Patient/Public Partners join Maritime-wide project on COVID-19 and mental health

Patient/Public Partners join Maritime-wide project on COVID-19 and mental health

At its best, patient engagement is beneficial for researchers and patients—an opportunity for mutual growth.

This equally beneficial relationship has been especially fruitful for Cassidy Bradley, a Dalhousie University graduate. Her experience as an MSSU Patient Partner has been a catalyst for improving her own research skills as a master’s student in epidemiology and in medical school.

“This experience has brought such a unique depth to my educational experiences. It has been personally meaningful, fulfilling, educational, empowering, eye-opening, and enjoyable. I have met many wonderful colleagues and peers and I have been able to reflect on and learn a lot about my personal experiences as a patient.”

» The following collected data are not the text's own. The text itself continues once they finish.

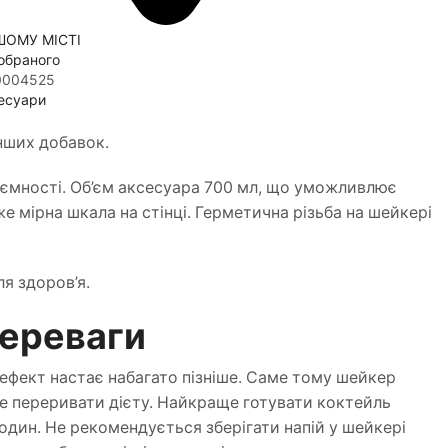
ШОМУ МІСТІ
обраного
0004525
есуари
нших добавок.
і ємності. Об’єм аксесуара 700 мл, що уможливлює
е мірна шкала на стінці. Герметична різьба на шейкері
ля здоров’я.
переваги
ефект настає набагато пізніше. Саме тому шейкер
не переривати дієту. Найкраще готувати коктейль
один. Не рекомендується зберігати напій у шейкері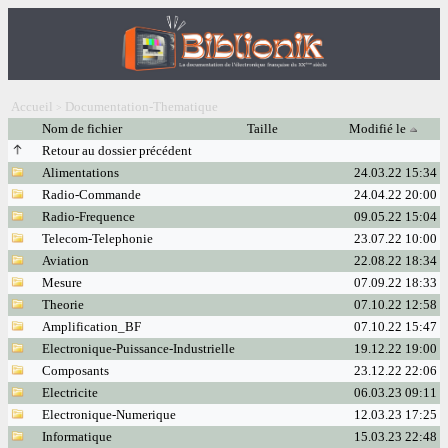
Accueil
Documentation-Thematique
>
Nom de fichier
Taille
Modifié le
Retour au dossier précédent
Alimentations
24.03.22 15:34
Radio-Commande
24.04.22 20:00
Radio-Frequence
09.05.22 15:04
Telecom-Telephonie
23.07.22 10:00
Aviation
22.08.22 18:34
Mesure
07.09.22 18:33
Theorie
07.10.22 12:58
Amplification_BF
07.10.22 15:47
Electronique-Puissance-Industrielle
19.12.22 19:00
Composants
23.12.22 22:06
Electricite
06.03.23 09:11
Electronique-Numerique
12.03.23 17:25
Informatique
15.03.23 22:48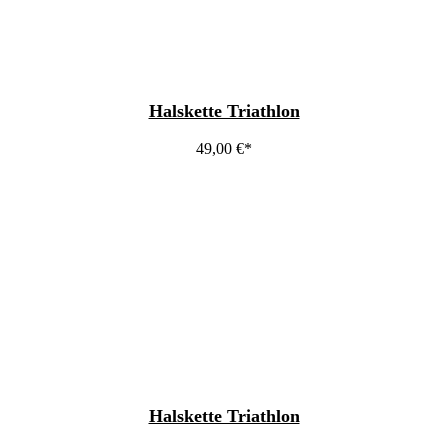
Halskette Triathlon
49,00
€
Halskette Triathlon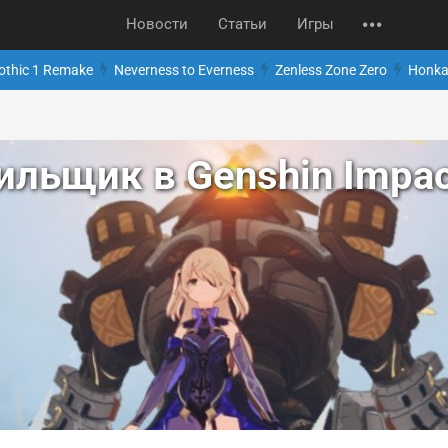
Новости
Статьи
Игры
othic 1 Remake
Neverness to Everness
Zenless Zone Zero
Honkai
льщик в Genshin Impact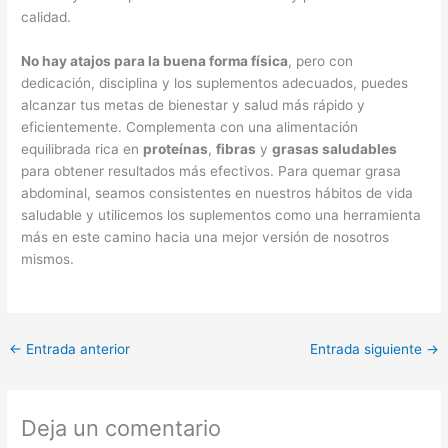
calidad.
No hay atajos para la buena forma física
, pero con
dedicación, disciplina y los suplementos adecuados, puedes
alcanzar tus metas de bienestar y salud más rápido y
eficientemente. Complementa con una alimentación
equilibrada rica en
proteínas
,
fibras
y
grasas saludables
para obtener resultados más efectivos. Para quemar grasa
abdominal, seamos consistentes en nuestros hábitos de vida
saludable y utilicemos los suplementos como una herramienta
más en este camino hacia una mejor versión de nosotros
mismos.
←
Entrada anterior
Entrada siguiente
→
Deja un comentario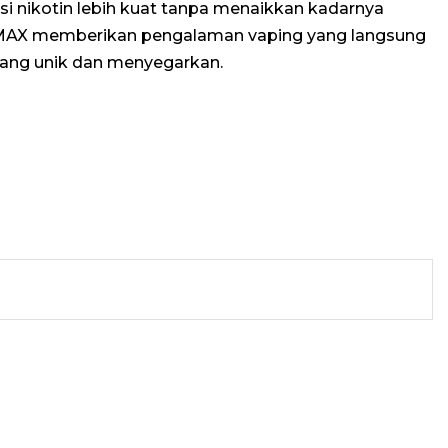
 nikotin lebih kuat tanpa menaikkan kadarnya
OM MAX memberikan pengalaman vaping yang langsung
 yang unik dan menyegarkan.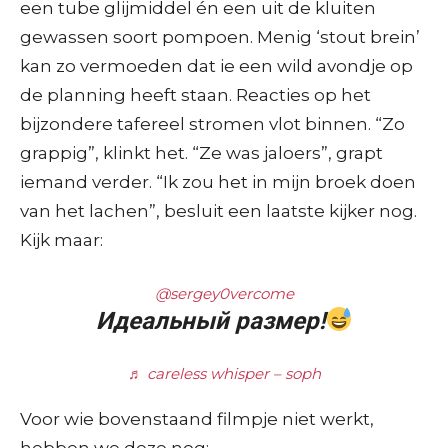
een tube glijmiddel én een uit de kluiten
gewassen soort pompoen. Menig ‘stout brein’
kan zo vermoeden dat ie een wild avondje op
de planning heeft staan. Reacties op het
bijzondere tafereel stromen vlot binnen. “Zo
grappig”, klinkt het. “Ze was jaloers”, grapt
iemand verder. “Ik zou het in mijn broek doen
van het lachen”, besluit een laatste kijker nog.
Kijk maar:
@sergey0vercome
Идеальный размер!
♬ careless whisper – soph
Voor wie bovenstaand filmpje niet werkt,
hebben we deze nog:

Cassidy recently joined three other Patient Partners on a research team for an interprovincial project studying the mental health impacts of the COVID-19 pandemic after being involved in a similar project in Nova Scotia. Motivated by her struggles with mental illness throughout the pandemic, Cassidy was determined to help others through patient engagement efforts.

“It was very clear to me that the pandemic had immense and widespread negative impacts on the mental health of so many people, and it was important to me to be involved in work that could begin to mitigate these effects.”

The research focused on characterizing unmet mental health need of Maritimers and the work was split into three stages: developing the protocol, analyzing the data, and writing a report. One of the lead researchers and MSSU staff, Dr. Sandra Magalhaes, said Patient Partners were engaged from the very beginning and were invited to be part of each stage.

“Involving patient partners in our research from the start was instrumental in helping to shape our understanding of experiences with mental health concern in the Maritimes and the focus of our research project.”

During the first meetings, researchers heard from Patient Partners about their own experiences with mental health and mental health care during and prior to the pandemic. Patient Partners shared both negative and positive stories that helped the researchers reflect on the data they had available, and to focus research efforts on themes that emerged from experience of Patient Partners.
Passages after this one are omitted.